Part of that job is visiting local high schools to talk to students who cartels try to recruit to help smuggle drugs or people north. And it's the Hispanic youth who are the most susceptible, he says.

And when asked how he speaks to them without making them feel profiled, Hernandez says, “Well, the thing is, I'm one of those kids.”

Hernandez grew up in an Arizona border town, where he saw people who worked with the cartels get killed.

“I need more than two hands to count how many friends in high school were killed. I, through a different turn of events, would have maybe ended up on the wrong path. But I had good parents and I understood the risks involved,” he says. “So — is it a profiling? I don't believe so.”

It can be tough when public sentiment turns against border guards, like when the media runs stories about deaths of migrants trying to cross the desert from Mexico to the US.

Paco and Hernandez say it frustrates and saddens them when people risk their lives and break the law. Hernandez says all border agents can do when that happens is focus on the job, which often is to save the people who they find trying to cross.

Also: Fear of immigration raids? This Honduran woman says she would cross the border again.
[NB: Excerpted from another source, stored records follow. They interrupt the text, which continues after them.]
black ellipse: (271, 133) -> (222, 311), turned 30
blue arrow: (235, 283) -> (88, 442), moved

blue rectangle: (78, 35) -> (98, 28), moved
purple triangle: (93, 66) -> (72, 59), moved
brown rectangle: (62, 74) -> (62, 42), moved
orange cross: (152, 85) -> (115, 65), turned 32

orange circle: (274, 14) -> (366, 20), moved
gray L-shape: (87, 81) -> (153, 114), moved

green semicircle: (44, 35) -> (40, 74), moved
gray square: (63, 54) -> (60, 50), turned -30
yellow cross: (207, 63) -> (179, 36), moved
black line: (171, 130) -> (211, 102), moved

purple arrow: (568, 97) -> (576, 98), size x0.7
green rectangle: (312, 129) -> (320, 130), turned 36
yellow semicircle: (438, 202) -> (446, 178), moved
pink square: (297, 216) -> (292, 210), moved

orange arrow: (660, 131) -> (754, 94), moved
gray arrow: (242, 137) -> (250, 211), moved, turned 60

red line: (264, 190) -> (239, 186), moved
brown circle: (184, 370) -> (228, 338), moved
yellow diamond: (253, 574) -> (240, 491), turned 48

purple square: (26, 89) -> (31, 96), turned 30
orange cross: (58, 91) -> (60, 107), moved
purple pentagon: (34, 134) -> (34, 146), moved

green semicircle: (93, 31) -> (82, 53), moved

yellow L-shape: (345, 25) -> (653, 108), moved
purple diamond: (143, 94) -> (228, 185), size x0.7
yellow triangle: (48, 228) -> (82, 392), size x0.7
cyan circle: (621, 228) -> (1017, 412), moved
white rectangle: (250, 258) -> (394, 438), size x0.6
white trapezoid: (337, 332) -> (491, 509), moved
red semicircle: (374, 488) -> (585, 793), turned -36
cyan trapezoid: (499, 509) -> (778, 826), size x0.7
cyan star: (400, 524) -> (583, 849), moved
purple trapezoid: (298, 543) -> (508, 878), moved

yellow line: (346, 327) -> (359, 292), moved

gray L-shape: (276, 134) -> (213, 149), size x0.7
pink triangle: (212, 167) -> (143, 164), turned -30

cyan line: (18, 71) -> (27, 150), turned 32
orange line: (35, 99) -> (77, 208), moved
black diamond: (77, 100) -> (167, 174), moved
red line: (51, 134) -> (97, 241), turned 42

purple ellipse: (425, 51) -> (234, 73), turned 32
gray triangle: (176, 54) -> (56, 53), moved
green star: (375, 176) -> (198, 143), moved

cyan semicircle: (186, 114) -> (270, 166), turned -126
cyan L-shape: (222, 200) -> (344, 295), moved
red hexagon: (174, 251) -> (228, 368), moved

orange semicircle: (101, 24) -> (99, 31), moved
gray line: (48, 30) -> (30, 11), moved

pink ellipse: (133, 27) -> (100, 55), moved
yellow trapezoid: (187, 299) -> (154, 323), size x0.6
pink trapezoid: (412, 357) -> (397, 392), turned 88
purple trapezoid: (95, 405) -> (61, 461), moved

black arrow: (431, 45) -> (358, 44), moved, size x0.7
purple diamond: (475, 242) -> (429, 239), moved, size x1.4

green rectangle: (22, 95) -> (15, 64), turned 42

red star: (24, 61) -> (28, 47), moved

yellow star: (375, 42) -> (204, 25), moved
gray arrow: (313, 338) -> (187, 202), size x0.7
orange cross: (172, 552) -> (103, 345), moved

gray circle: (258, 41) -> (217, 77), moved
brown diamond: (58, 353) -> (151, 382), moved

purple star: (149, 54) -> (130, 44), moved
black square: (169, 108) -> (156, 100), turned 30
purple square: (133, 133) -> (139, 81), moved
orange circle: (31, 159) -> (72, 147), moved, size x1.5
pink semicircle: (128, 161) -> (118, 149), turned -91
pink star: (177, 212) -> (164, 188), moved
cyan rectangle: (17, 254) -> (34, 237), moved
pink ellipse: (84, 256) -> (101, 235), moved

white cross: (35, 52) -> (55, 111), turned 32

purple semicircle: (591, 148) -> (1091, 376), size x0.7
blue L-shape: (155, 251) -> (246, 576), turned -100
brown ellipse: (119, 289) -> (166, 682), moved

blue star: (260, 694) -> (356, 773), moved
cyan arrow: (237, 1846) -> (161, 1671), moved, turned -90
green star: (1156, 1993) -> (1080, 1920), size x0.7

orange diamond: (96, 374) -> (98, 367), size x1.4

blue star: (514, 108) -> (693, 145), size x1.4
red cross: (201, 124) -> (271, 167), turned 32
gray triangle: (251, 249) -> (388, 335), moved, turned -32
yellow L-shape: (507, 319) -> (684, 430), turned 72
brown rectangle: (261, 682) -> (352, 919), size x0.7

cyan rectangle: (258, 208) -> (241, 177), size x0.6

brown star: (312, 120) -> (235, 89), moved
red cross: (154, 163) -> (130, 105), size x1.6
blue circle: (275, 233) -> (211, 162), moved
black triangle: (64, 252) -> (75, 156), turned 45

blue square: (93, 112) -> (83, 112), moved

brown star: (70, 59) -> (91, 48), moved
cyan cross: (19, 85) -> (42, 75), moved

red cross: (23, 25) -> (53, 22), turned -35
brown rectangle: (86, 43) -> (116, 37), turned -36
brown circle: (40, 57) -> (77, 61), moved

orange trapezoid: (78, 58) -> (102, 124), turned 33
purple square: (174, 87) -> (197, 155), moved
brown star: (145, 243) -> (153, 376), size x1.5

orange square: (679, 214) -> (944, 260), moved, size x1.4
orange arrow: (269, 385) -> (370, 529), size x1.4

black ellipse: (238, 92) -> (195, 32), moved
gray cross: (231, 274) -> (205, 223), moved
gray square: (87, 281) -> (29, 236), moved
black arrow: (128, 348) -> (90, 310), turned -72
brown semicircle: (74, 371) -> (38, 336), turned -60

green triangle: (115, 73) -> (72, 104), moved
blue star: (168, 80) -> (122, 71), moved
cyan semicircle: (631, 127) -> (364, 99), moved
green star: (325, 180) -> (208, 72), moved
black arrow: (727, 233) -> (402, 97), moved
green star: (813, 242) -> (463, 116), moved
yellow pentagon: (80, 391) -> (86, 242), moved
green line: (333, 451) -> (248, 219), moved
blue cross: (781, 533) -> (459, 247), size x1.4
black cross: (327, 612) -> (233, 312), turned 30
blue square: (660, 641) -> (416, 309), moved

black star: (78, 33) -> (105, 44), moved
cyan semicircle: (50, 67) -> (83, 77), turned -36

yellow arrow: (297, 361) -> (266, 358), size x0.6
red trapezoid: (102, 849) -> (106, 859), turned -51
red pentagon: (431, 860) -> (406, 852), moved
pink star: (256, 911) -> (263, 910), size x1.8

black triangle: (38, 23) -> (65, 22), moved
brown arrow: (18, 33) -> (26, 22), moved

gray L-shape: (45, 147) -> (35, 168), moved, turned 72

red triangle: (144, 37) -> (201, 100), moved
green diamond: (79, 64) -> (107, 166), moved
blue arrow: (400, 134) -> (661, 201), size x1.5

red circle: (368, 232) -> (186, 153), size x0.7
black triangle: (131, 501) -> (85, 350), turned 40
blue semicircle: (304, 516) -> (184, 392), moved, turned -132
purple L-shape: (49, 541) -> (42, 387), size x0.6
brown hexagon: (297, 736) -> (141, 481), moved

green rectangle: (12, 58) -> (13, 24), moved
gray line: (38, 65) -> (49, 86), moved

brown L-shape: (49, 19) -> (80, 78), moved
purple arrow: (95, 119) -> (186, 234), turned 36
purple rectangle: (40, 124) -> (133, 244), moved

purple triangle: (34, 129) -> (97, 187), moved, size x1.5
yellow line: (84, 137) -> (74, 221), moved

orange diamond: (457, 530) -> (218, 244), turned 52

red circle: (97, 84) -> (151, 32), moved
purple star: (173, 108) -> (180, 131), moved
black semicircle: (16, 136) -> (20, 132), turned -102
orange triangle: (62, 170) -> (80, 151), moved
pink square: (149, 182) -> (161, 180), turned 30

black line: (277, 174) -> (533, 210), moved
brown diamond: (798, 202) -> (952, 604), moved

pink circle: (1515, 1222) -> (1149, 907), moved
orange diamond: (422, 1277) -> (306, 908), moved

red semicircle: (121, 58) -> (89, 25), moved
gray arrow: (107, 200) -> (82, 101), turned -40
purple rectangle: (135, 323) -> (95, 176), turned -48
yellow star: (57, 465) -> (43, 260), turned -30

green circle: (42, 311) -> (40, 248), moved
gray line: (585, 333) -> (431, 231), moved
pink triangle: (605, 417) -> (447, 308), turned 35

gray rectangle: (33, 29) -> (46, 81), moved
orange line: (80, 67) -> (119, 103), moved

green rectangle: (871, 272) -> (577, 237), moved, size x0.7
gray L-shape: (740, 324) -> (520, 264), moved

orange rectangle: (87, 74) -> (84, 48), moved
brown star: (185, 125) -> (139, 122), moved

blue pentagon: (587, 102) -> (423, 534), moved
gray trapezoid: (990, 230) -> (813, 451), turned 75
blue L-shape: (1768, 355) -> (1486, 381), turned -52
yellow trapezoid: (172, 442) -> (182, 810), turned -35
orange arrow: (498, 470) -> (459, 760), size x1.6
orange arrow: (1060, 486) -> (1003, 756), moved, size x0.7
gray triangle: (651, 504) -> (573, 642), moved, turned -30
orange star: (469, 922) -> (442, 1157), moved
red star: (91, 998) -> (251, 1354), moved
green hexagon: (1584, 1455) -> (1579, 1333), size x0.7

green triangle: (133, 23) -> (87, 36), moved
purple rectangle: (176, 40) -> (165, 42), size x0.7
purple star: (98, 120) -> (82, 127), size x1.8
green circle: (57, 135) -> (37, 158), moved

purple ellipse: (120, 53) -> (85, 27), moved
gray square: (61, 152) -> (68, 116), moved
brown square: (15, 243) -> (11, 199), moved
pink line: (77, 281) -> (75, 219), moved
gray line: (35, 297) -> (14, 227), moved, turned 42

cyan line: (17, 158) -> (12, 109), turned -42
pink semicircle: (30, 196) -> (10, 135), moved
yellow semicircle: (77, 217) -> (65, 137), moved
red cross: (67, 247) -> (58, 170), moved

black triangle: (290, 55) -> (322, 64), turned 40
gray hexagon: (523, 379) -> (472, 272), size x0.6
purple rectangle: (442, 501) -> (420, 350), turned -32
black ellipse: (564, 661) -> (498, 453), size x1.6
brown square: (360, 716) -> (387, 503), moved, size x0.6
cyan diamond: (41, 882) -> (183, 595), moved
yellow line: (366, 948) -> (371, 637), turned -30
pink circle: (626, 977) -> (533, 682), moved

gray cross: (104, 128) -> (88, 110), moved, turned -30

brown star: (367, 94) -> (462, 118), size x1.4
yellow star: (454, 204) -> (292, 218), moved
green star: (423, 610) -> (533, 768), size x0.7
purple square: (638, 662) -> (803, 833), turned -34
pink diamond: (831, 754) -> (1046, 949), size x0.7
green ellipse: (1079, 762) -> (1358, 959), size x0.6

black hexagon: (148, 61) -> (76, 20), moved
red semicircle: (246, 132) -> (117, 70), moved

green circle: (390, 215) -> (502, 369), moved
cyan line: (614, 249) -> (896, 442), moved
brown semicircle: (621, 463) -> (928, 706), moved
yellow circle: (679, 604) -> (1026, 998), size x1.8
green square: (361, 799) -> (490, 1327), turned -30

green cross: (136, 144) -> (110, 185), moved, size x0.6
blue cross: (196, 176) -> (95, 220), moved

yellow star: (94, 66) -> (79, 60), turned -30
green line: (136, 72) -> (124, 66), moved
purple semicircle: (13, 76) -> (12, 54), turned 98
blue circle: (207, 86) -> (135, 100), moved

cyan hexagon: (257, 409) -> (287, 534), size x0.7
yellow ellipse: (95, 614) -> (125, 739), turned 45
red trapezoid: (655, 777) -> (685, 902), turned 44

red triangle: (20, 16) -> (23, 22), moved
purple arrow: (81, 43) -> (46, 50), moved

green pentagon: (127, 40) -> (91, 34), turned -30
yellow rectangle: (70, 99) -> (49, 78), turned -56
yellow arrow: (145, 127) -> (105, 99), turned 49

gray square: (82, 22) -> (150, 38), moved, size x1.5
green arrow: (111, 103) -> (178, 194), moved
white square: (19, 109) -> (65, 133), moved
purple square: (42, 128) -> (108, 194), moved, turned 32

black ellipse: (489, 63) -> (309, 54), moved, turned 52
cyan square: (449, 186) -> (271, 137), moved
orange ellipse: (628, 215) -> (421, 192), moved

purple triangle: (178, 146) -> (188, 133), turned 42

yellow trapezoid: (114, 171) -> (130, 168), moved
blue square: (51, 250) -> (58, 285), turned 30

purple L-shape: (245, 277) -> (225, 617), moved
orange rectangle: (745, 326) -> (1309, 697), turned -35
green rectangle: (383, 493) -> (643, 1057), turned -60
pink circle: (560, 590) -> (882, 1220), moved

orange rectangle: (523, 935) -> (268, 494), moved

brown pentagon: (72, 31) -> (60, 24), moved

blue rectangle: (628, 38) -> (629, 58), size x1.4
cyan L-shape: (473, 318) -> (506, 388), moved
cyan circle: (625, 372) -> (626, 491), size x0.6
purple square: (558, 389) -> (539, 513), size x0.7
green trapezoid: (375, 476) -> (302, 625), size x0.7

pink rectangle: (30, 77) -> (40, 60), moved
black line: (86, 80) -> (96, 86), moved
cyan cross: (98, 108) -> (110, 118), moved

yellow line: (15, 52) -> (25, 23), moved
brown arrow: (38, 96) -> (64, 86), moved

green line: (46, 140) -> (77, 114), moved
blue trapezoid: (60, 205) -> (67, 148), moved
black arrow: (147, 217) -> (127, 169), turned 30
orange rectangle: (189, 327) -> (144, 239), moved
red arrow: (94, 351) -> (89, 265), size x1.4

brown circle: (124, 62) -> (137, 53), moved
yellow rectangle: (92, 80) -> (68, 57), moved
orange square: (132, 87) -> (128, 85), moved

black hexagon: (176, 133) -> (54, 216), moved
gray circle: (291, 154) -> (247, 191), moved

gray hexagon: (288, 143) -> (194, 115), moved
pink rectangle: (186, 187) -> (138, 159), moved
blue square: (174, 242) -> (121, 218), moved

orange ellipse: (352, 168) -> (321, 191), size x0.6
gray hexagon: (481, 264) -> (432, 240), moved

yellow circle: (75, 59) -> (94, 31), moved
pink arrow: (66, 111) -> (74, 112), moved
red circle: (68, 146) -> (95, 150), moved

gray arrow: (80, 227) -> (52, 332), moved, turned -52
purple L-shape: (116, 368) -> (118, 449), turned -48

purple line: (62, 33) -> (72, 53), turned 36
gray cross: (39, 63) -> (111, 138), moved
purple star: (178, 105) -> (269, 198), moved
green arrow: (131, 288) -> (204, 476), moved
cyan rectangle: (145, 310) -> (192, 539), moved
“Sometimes we were seen as this entity that might be a little stern and harsh to some people, but we're not,” he says. “We're focused on humanitarian efforts because it's the right thing to do.”

But Rodriguez of the Colibrí Center says the fact the border patrol has to spend time and money saving people shows US policy isn’t working. People trying to reach the US aren’t deterred by the harsh journey across the desert.

A desert, she says, that is “beautiful, amazing, pristine, but utterly cruel and does not discriminate. And it does not forgive you in the winter and it does not forgive you in the summer and it will take everything from you.”

So much so that it’s almost like the desert swallows up the bodies of those who die. Sometimes there are just small pieces of people left, like a fragment of a skull, that Rodriguez has to then send to families.

“We have to sit there on the phone and beg families, like, 'Don't open the box when it comes home to you.' That is probably the thing that makes me the most ashamed,” she says. “We straddle this place of the living and the dead because we're looking at a skull on one screen and a picture of this guy at his wedding on another. And you just can't reconcile that that person is not here any more.”

Rodriguez says she has a constant feeling that she’s trying to make up for something her government is doing, and it's not enough.

But border agents Paco and Hernandez say power over American border policy rests with those who’ve always had it: the American people.